____ Data excerpts
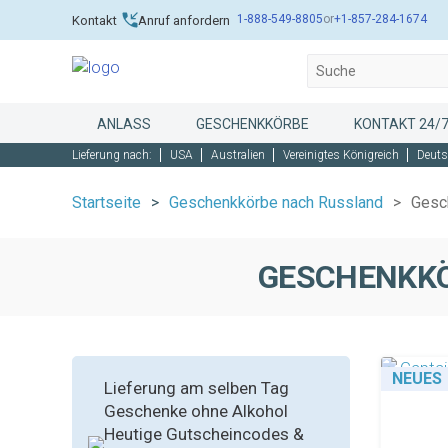
1-888-549-8805
or
+1-857-284-1674
Kontakt
Anruf anfordern
ANLASS
GESCHENKKÖRBE
KONTAKT 24/
Lieferung nach:
USA
Australien
Vereinigtes Königreich
Deuts
Startseite
Geschenkkörbe nach Russland
Gesc
GESCHENKK
NEUES
Lieferung am selben Tag
Geschenke ohne Alkohol
Heutige Gutscheincodes &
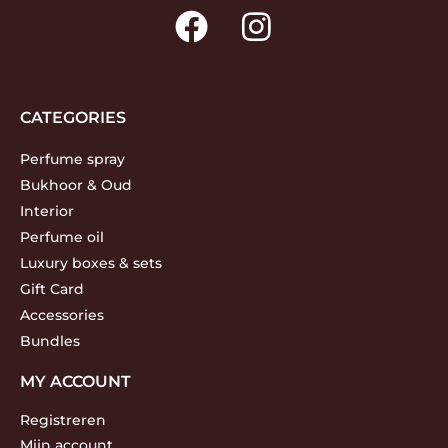
CATEGORIES
Perfume spray
Bukhoor & Oud
Interior
Perfume oil
Luxury boxes & sets
Gift Card
Accessories
Bundles
MY ACCOUNT
Registreren
Mijn account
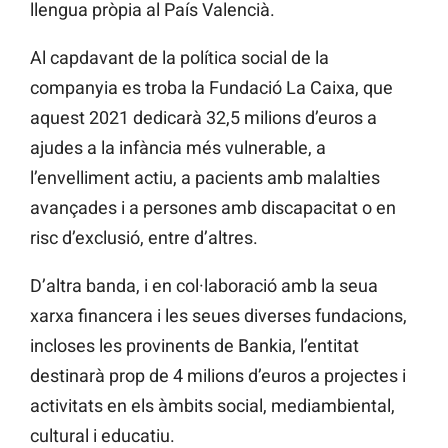
llengua pròpia al País Valencià.
Al capdavant de la política social de la
companyia es troba la Fundació La Caixa, que
aquest 2021 dedicarà 32,5 milions d’euros a
ajudes a la infància més vulnerable, a
l’envelliment actiu, a pacients amb malalties
avançades i a persones amb discapacitat o en
risc d’exclusió, entre d’altres.
D’altra banda, i en col·laboració amb la seua
xarxa financera i les seues diverses fundacions,
incloses les provinents de Bankia, l’entitat
destinarà prop de 4 milions d’euros a projectes i
activitats en els àmbits social, mediambiental,
cultural i educatiu.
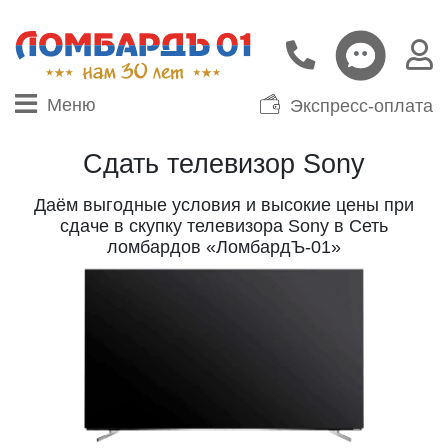
Меню
Экспресс-оплата
Сдать телевизор Sony
Даём выгодные условия и высокие цены при
сдаче в скупку телевизора Sony в Сеть
ломбардов «ЛомбардЪ-01»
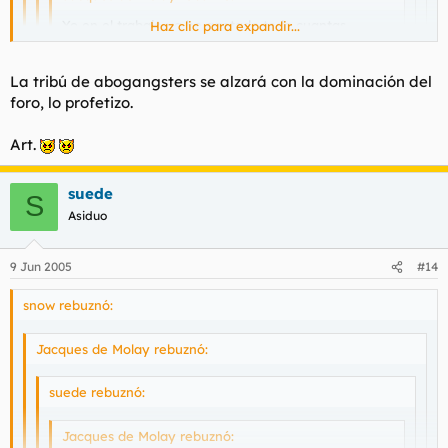
Yo en el trabajo ya he agotado todo cuantas
Haz clic para expandir...
oportunidades he tenido (cosechando algún triunfo
y rotundos fracasos).
Haz clic para expandir...
La tribú de abogangsters se alzará con la dominación del
Además, no os enrolléis nunca con abogadas, son lo
foro, lo profetizo.
Haz clic para expandir...
puto peor.
Haz clic para expandir...
Sois Legión.
Art.
Tú también, hija mía?
Gracias
suede
S
Asiduo
9 Jun 2005
#14
snow rebuznó:
Jacques de Molay rebuznó:
suede rebuznó:
Jacques de Molay rebuznó:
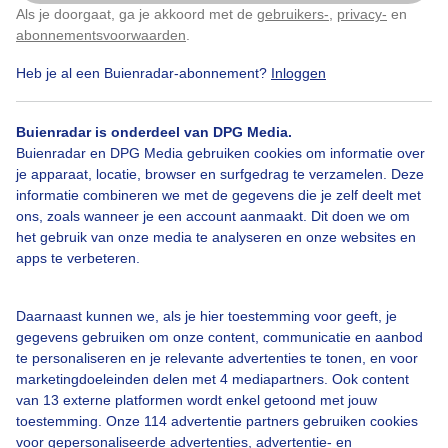
−
Als je doorgaat, ga je akkoord met de
gebruikers-
,
privacy-
en
Klik
hier
om dit aan te passen
abonnementsvoorwaarden
.
Heb je al een Buienradar-abonnement?
Inloggen
Buienradar is onderdeel van DPG Media.
Buienradar en DPG Media gebruiken cookies om informatie over
je apparaat, locatie, browser en surfgedrag te verzamelen. Deze
informatie combineren we met de gegevens die je zelf deelt met
ons, zoals wanneer je een account aanmaakt. Dit doen we om
Legenda
het gebruik van onze media te analyseren en onze websites en
apps te verbeteren.
12:15
13:05
13:55
14:45
Daarnaast kunnen we, als je hier toestemming voor geeft, je
gegevens gebruiken om onze content, communicatie en aanbod
Kort weerbericht Hildfeld
te personaliseren en je relevante advertenties te tonen, en voor
marketingdoeleinden delen met 4 mediapartners. Ook content
Het is grotendeels droog in Hildfeld met af en toe zon. Het kwik kan
van 13 externe platformen wordt enkel getoond met jouw
oplopen naar 18 graden. De wind komt uit het noordwesten en is
toestemming. Onze 114 advertentie partners gebruiken cookies
zwak.
voor gepersonaliseerde advertenties, advertentie- en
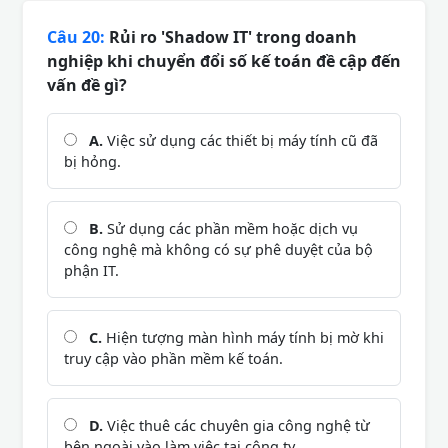
Câu 20:
Rủi ro 'Shadow IT' trong doanh
nghiệp khi chuyển đổi số kế toán đề cập đến
vấn đề gì?
A.
Việc sử dụng các thiết bị máy tính cũ đã
bị hỏng.
B.
Sử dụng các phần mềm hoặc dịch vụ
công nghệ mà không có sự phê duyệt của bộ
phận IT.
C.
Hiện tượng màn hình máy tính bị mờ khi
truy cập vào phần mềm kế toán.
D.
Việc thuê các chuyên gia công nghệ từ
bên ngoài vào làm việc tại công ty.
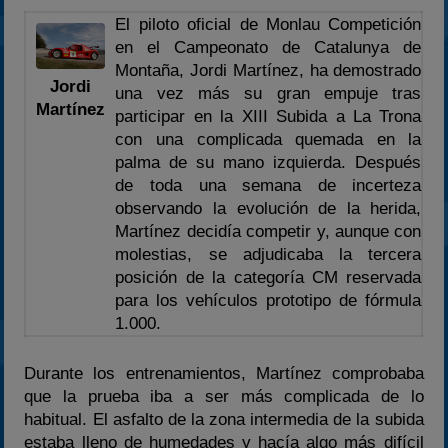
2024
El piloto oficial de Monlau Competición
en el Campeonato de Catalunya de
2025
Montaña, Jordi Martínez, ha demostrado
Estadísticas
Jordi
una vez más su gran empuje tras
Martínez
Preguntas Frecuentes
participar en la XIII Subida a La Trona
con una complicada quemada en la
palma de su mano izquierda. Después
de toda una semana de incerteza
observando la evolución de la herida,
Martínez decidía competir y, aunque con
molestias, se adjudicaba la tercera
posición de la categoría CM reservada
para los vehículos prototipo de fórmula
1.000.
Durante los entrenamientos, Martínez comprobaba
que la prueba iba a ser más complicada de lo
habitual. El asfalto de la zona intermedia de la subida
estaba lleno de humedades y hacía algo más difícil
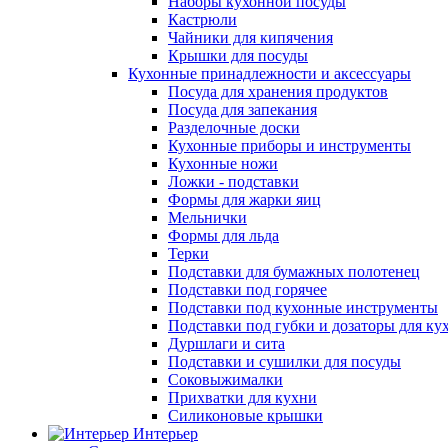
Наборы кухонной посуды
Кастрюли
Чайники для кипячения
Крышки для посуды
Кухонные принадлежности и аксессуары
Посуда для хранения продуктов
Посуда для запекания
Разделочные доски
Кухонные приборы и инструменты
Кухонные ножи
Ложки - подставки
Формы для жарки яиц
Мельнички
Формы для льда
Терки
Подставки для бумажных полотенец
Подставки под горячее
Подставки под кухонные инструменты
Подставки под губки и дозаторы для ку
Дуршлаги и сита
Подставки и сушилки для посуды
Соковыжималки
Прихватки для кухни
Силиконовые крышки
Интерьер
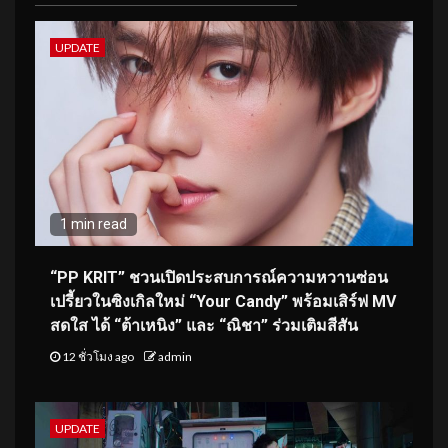
UPDATE
1 min read
“PP KRIT” ชวนเปิดประสบการณ์ความหวานซ่อน
เปรี้ยวในซิงเกิลใหม่ “Your Candy” พร้อมเสิร์ฟ MV
สดใส ได้ “ต้าเหนิง” และ “ณิชา” ร่วมเติมสีสัน
12 ชั่วโมง ago
admin
UPDATE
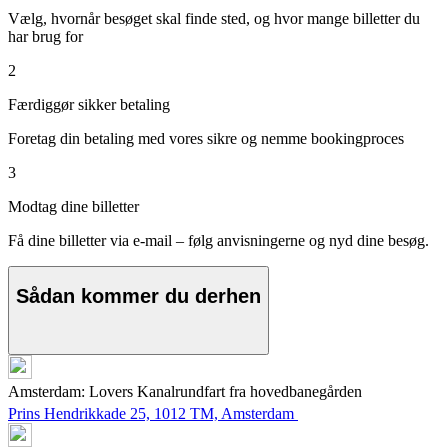
Vælg, hvornår besøget skal finde sted, og hvor mange billetter du
har brug for
2
Færdiggør sikker betaling
Foretag din betaling med vores sikre og nemme bookingproces
3
Modtag dine billetter
Få dine billetter via e-mail – følg anvisningerne og nyd dine besøg.
Sådan kommer du derhen
Amsterdam: Lovers Kanalrundfart fra hovedbanegården
Prins Hendrikkade 25, 1012 TM, Amsterdam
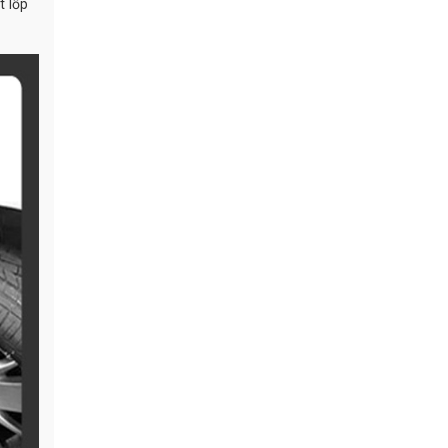
t lốp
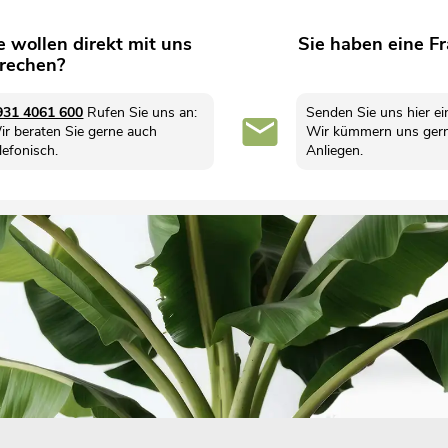
e wollen direkt mit uns
Sie haben eine F
rechen?
931 4061 600
Rufen Sie uns an:
Senden Sie uns hier ei
ir beraten Sie gerne auch
Wir kümmern uns gern
lefonisch.
Anliegen.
________
### [Required action]
Copy out each line of the entries that holds "инструменты".

### [Written solution]
Кухонные приборы и инструменты
Подставки под кухонные инструменты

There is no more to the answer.